None the less, I am always learning. On one camera, I’ve got a couple pictures of a cougar walking on a paved trail. This surprised me a little because we usually perceive cats to be more secretive and stealthy. And while they can be that, they can also walk straight down a paved pathway at 6am just like any other animal. It’s not a bear, but coming across those cougar pics makes me smile anyway. I love to know that these animals are out there, living their lives, doing their thing – even if I never see one while I’m out there living my life and doing my thing.
A stolen camera and your privacy
Much to my disappointment, one of my cameras was stolen with this first deployment. It’s a bit of a bummer. After I stopped swearing and cursing whoever stole my camera, I started to think about why someone would do that. There are some people who just want a remote camera, and even though mine are locked to trees someone thought they could get better use of it than I could. There are other people who are concerned about remote cameras and how their privacy might be impacted as they are trying to enjoy some solitude and wilderness.
Privacy of people using our Parks is important to me and I wanted to take a moment to share what steps I’ve been taking to ensure privacy. The reality is that I’m not really interested in people except in terms of numbers. Once the data from photos is classified, everyone in the camera frame becomes a number on a spreadsheet and the photo is deleted. I don’t really care who you are or what you’re doing in the frame, just that you’re there. All photos are deleted once the data is entered and none of them are shared with anybody – not even my supervisors see the photos of people (mostly because they don’t have to).
All my research assistants working on data entry sign a confidentiality agreement saying they will not distribute, upload, or download any images from any of the cameras. No personal information about people (sex, age, height, or even jacket colour) is recorded. Like I said, everyone gets distilled down to a number and then we’re done. It super clinical sounding, but that’s how it is.

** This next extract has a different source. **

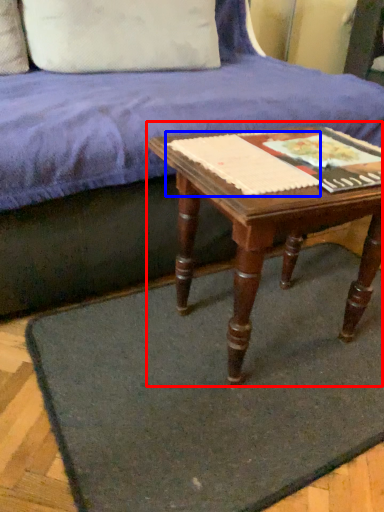 Question: Which of the following is the farthest to the observer, table (highlighted by a red box) or paperback book (highlighted by a blue box)?

Choices:
 (A) table
 (B) paperback book

Answer: (B)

So trust me, I’m not doing anything bad with your photo if you walk in front of my camera so there’s no need to worry.
Getting a helping hand
This PhD is stressful, I won’t lie. And keeping track of 5o volunteers and schedules and gear and trying to keep on top of data entry/analysis and writing at the same time isn’t really possible for one person. Thankfully, Super Kirsty, a wonderful intern from the UK, has arrived to save the day! Kirsty is also writing a blog about her experience as my intern (Kirsty’s awesome blog is here), you should check it out! Kirsty is going to be taking the lead on volunteer and field logistic management and that is going to be awesome!!! A project like this doesn’t happen without a little help and Kirsty and all my other volunteers make it possible to do what I’m doing. I am most GRATEFUL for that!!
The coming weeks
Cameras go up and cameras go down. We play in the woods. Photos get downloaded. And repeat.
Visitor surveys will also be starting June 1 so I’m getting those details sorted out.
It’s a busy summer ahead, but I’m stoked (as always).